Spire Communications

(540) 373-2963

UCLA Selects AtHoc to Expand and Enhance its Campus

Emergency Notification System

UCLA Deploys Network-based Emergency Alerting System to 45,000 Students, Faculty and Support Personnel

BURLINGAME, Ca. (February 22, 2008) AtHoc, Inc., the pioneer and leader in network-centric emergency notification systems, today announced that University of California, Los Angeles (UCLA) has selected and deployed AtHoc IWSAlerts to expand its capabilities for a campus-wide, mass emergency notification system.

The deployment of AtHoc IWSAlerts will dramatically increase the scale and speed of alerts and enable UCLA to rapidly reach 45,000 individuals from a single console. Up to 15,000 online users will be notified via desktop alerts, and up to 45,000 users will be notified via SMS text messages.

When UCLA faces an emergency, whether an earthquake or traffic accident, it is now able to act quickly and put the right information in the hands of the people impacted regardless of where they are.

“Sometimes it’s a specific portion of the campus that needs to be notified, and at other times, we need to alert the entire campus,” said Jack Powazek, assistant vice chancellor, General Services for UCLA. “UCLA issued a request for proposals (RFP) and a number of vendors submitted proposals. AtHoc was selected based on pre-established criteria.”

AtHoc IWSAlerts provides the university with a significant cost-saving benefit by leveraging the university’s existing on-site communications infrastructure. AtHoc IWSAlerts uses UCLA’s internal IP network to communicate with desktops and mobile devices. In the near future, UCLA will also integrate AtHoc IWSAlerts with the existing speaker systems located throughout the campus as well as with the university radio station.
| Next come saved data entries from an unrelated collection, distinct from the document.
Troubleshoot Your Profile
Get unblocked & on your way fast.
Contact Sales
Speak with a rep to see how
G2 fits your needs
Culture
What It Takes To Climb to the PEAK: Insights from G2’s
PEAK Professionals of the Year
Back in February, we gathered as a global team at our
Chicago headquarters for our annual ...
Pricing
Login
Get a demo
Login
Once the integration is completed, an emergency notification can be sent out through all channels simultaneously with a consistent message.
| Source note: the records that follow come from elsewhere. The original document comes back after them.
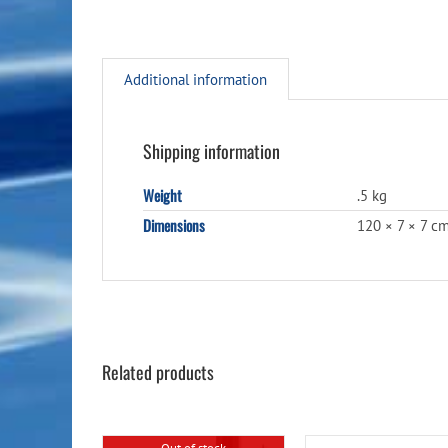
Additional information
Shipping information
Weight
.5 kg
Dimensions
120 × 7 × 7 c
Related products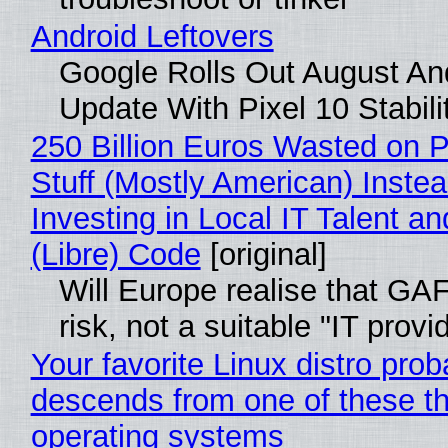
Android Leftovers
Google Rolls Out August An
Update With Pixel 10 Stabili
250 Billion Euros Wasted on P
Stuff (Mostly American) Instea
Investing in Local IT Talent a
(Libre) Code
[original]
Will Europe realise that GA
risk, not a suitable "IT provi
Your favorite Linux distro prob
descends from one of these t
operating systems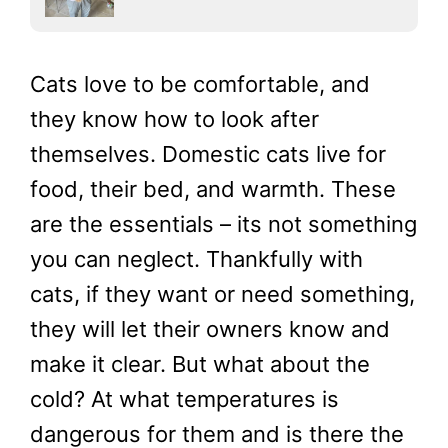
Cats love to be comfortable, and
they know how to look after
themselves. Domestic cats live for
food, their bed, and warmth. These
are the essentials – its not something
you can neglect. Thankfully with
cats, if they want or need something,
they will let their owners know and
make it clear. But what about the
cold? At what temperatures is
dangerous for them and is there the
University personnel with alerting authority trigger alerts from any network-connected PC with a Web browser. Depending on the situation, they can select from predefined alerts or create a custom alert. Alert messages will be sent using multiple communication channels, including desktop pop-up notifications, SMS text messaging, email and telephony. By combining broadcast alerting with opt-in alerting using text messaging and phones, the university can achieve a very high rate of student and personnel notification.

“Emergency alerting for universities is surprisingly complicated – especially a school with such a large student body,” said Simon Berman, vice president of product marketing for AtHoc. “AtHoc’s experience with very large organizations – including those with populations in the hundreds of thousands – has resulted in a product that’s able to handle the enormous complexity involved in managing user contact data and ensuring fast and reliable emergency notifications through a whole host of communication devices.”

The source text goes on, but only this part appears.